### ACTIVITY:
Print all the data that follows exactly, images excluded.
** LISTED RECORDS follows **
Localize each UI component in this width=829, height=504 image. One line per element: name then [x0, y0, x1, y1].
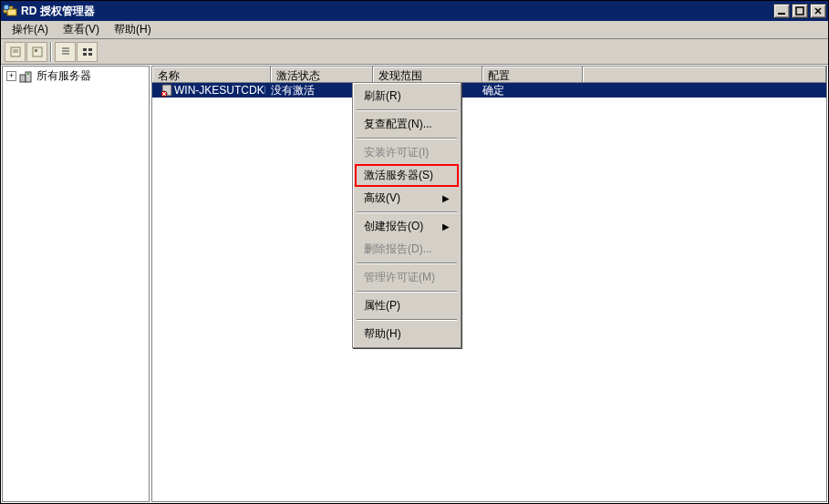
- servers-icon: [19, 69, 34, 84]
- col-header-status[interactable]: 激活状态: [271, 67, 373, 83]
- svg-rect-1: [7, 9, 16, 15]
- svg-rect-3: [778, 13, 785, 15]
- cm-manage-license: 管理许可证(M): [355, 266, 459, 289]
- cm-activate-server[interactable]: 激活服务器(S): [355, 164, 459, 187]
- cm-separator: [357, 138, 457, 139]
- tree-root-item[interactable]: + 所有服务器: [3, 67, 149, 86]
- tree-pane: + 所有服务器: [2, 66, 150, 502]
- cm-properties[interactable]: 属性(P): [355, 294, 459, 317]
- svg-rect-11: [35, 49, 37, 52]
- cm-help[interactable]: 帮助(H): [355, 323, 459, 345]
- chevron-right-icon: ▶: [442, 221, 450, 231]
- menu-bar: 操作(A) 查看(V) 帮助(H): [1, 21, 828, 39]
- cm-delete-report: 删除报告(D)...: [355, 238, 459, 261]
- toolbar-btn-1[interactable]: [5, 42, 26, 62]
- cm-review-config[interactable]: 复查配置(N)...: [355, 113, 459, 136]
- server-icon: [160, 83, 174, 98]
- toolbar: [1, 39, 828, 65]
- cm-separator: [357, 319, 457, 321]
- svg-point-2: [4, 5, 9, 10]
- col-header-rest: [583, 67, 826, 83]
- tree-root-label: 所有服务器: [36, 68, 91, 84]
- list-header: 名称 激活状态 发现范围 配置: [152, 67, 826, 83]
- cm-install-license: 安装许可证(I): [355, 141, 459, 164]
- svg-point-21: [27, 73, 29, 75]
- menu-view[interactable]: 查看(V): [56, 20, 107, 39]
- cm-refresh[interactable]: 刷新(R): [355, 85, 459, 108]
- app-icon: [3, 4, 17, 18]
- list-row[interactable]: WIN-JKESUTCDKFE 没有激活 确定: [152, 83, 826, 98]
- cm-create-report[interactable]: 创建报告(O)▶: [355, 215, 459, 238]
- chevron-right-icon: ▶: [442, 193, 450, 203]
- col-header-config[interactable]: 配置: [482, 67, 583, 83]
- svg-rect-16: [88, 48, 92, 51]
- minimize-button[interactable]: [773, 4, 790, 18]
- cm-separator: [357, 291, 457, 293]
- row-name: WIN-JKESUTCDKFE: [174, 84, 265, 97]
- cm-separator: [357, 109, 457, 111]
- svg-rect-18: [88, 53, 92, 56]
- svg-rect-4: [796, 7, 803, 15]
- cm-separator: [357, 211, 457, 213]
- col-header-scope[interactable]: 发现范围: [373, 67, 482, 83]
- cm-advanced[interactable]: 高级(V)▶: [355, 187, 459, 210]
- toolbar-btn-4[interactable]: [77, 42, 98, 62]
- col-header-name[interactable]: 名称: [152, 67, 271, 83]
- toolbar-btn-2[interactable]: [26, 42, 47, 62]
- title-bar: RD 授权管理器: [1, 1, 828, 21]
- main-area: + 所有服务器 名称 激活状态 发现范围 配置 WIN-JKESUTCDKFE …: [1, 65, 828, 503]
- list-pane: 名称 激活状态 发现范围 配置 WIN-JKESUTCDKFE 没有激活 确定 …: [151, 66, 827, 502]
- svg-rect-19: [20, 75, 26, 82]
- context-menu: 刷新(R) 复查配置(N)... 安装许可证(I) 激活服务器(S) 高级(V)…: [352, 82, 461, 348]
- toolbar-separator: [50, 42, 52, 62]
- toolbar-btn-3[interactable]: [55, 42, 76, 62]
- svg-rect-15: [83, 48, 87, 51]
- svg-rect-17: [83, 53, 87, 56]
- row-config: 确定: [477, 83, 577, 98]
- menu-action[interactable]: 操作(A): [5, 20, 56, 39]
- cm-separator: [357, 262, 457, 264]
- window-title: RD 授权管理器: [21, 4, 773, 19]
- close-button[interactable]: [810, 4, 826, 18]
- maximize-button[interactable]: [792, 4, 808, 18]
- menu-help[interactable]: 帮助(H): [107, 20, 159, 39]
- expand-icon[interactable]: +: [6, 71, 16, 81]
** End of LISTED RECORDS **
### EXPECTED OUTPUT:
Localize each UI component in this width=829, height=504 image. One line per element: name then [x0, y0, x1, y1].
- servers-icon: [19, 69, 34, 84]
- col-header-status[interactable]: 激活状态: [271, 67, 373, 83]
- svg-rect-1: [7, 9, 16, 15]
- svg-rect-3: [778, 13, 785, 15]
- cm-manage-license: 管理许可证(M): [355, 266, 459, 289]
- cm-activate-server[interactable]: 激活服务器(S): [355, 164, 459, 187]
- cm-separator: [357, 138, 457, 139]
- tree-root-item[interactable]: + 所有服务器: [3, 67, 149, 86]
- tree-pane: + 所有服务器: [2, 66, 150, 502]
- cm-properties[interactable]: 属性(P): [355, 294, 459, 317]
- svg-rect-11: [35, 49, 37, 52]
- cm-help[interactable]: 帮助(H): [355, 323, 459, 345]
- chevron-right-icon: ▶: [442, 221, 450, 231]
- menu-bar: 操作(A) 查看(V) 帮助(H): [1, 21, 828, 39]
- cm-delete-report: 删除报告(D)...: [355, 238, 459, 261]
- toolbar-btn-1[interactable]: [5, 42, 26, 62]
- cm-review-config[interactable]: 复查配置(N)...: [355, 113, 459, 136]
- server-icon: [160, 83, 174, 98]
- toolbar: [1, 39, 828, 65]
- cm-separator: [357, 319, 457, 321]
- svg-point-2: [4, 5, 9, 10]
- col-header-rest: [583, 67, 826, 83]
- tree-root-label: 所有服务器: [36, 68, 91, 84]
- list-header: 名称 激活状态 发现范围 配置: [152, 67, 826, 83]
- cm-install-license: 安装许可证(I): [355, 141, 459, 164]
- svg-point-21: [27, 73, 29, 75]
- menu-view[interactable]: 查看(V): [56, 20, 107, 39]
- cm-refresh[interactable]: 刷新(R): [355, 85, 459, 108]
- app-icon: [3, 4, 17, 18]
- list-row[interactable]: WIN-JKESUTCDKFE 没有激活 确定: [152, 83, 826, 98]
- cm-create-report[interactable]: 创建报告(O)▶: [355, 215, 459, 238]
- chevron-right-icon: ▶: [442, 193, 450, 203]
- col-header-config[interactable]: 配置: [482, 67, 583, 83]
- svg-rect-16: [88, 48, 92, 51]
- minimize-button[interactable]: [773, 4, 790, 18]
- cm-separator: [357, 291, 457, 293]
- row-name: WIN-JKESUTCDKFE: [174, 84, 265, 97]
- cm-separator: [357, 109, 457, 111]
- svg-rect-18: [88, 53, 92, 56]
- svg-rect-4: [796, 7, 803, 15]
- cm-separator: [357, 211, 457, 213]
- col-header-scope[interactable]: 发现范围: [373, 67, 482, 83]
- cm-advanced[interactable]: 高级(V)▶: [355, 187, 459, 210]
- toolbar-btn-4[interactable]: [77, 42, 98, 62]
- col-header-name[interactable]: 名称: [152, 67, 271, 83]
- toolbar-btn-2[interactable]: [26, 42, 47, 62]
- title-bar: RD 授权管理器: [1, 1, 828, 21]
- main-area: + 所有服务器 名称 激活状态 发现范围 配置 WIN-JKESUTCDKFE …: [1, 65, 828, 503]
- list-pane: 名称 激活状态 发现范围 配置 WIN-JKESUTCDKFE 没有激活 确定 …: [151, 66, 827, 502]
- svg-rect-19: [20, 75, 26, 82]
- context-menu: 刷新(R) 复查配置(N)... 安装许可证(I) 激活服务器(S) 高级(V)…: [352, 82, 461, 348]
- toolbar-separator: [50, 42, 52, 62]
- toolbar-btn-3[interactable]: [55, 42, 76, 62]
- svg-rect-15: [83, 48, 87, 51]
- svg-rect-17: [83, 53, 87, 56]
- row-config: 确定: [477, 83, 577, 98]
- menu-action[interactable]: 操作(A): [5, 20, 56, 39]
- cm-separator: [357, 262, 457, 264]
- window-title: RD 授权管理器: [21, 4, 773, 19]
- close-button[interactable]: [810, 4, 826, 18]
- maximize-button[interactable]: [792, 4, 808, 18]
- menu-help[interactable]: 帮助(H): [107, 20, 159, 39]
- expand-icon[interactable]: +: [6, 71, 16, 81]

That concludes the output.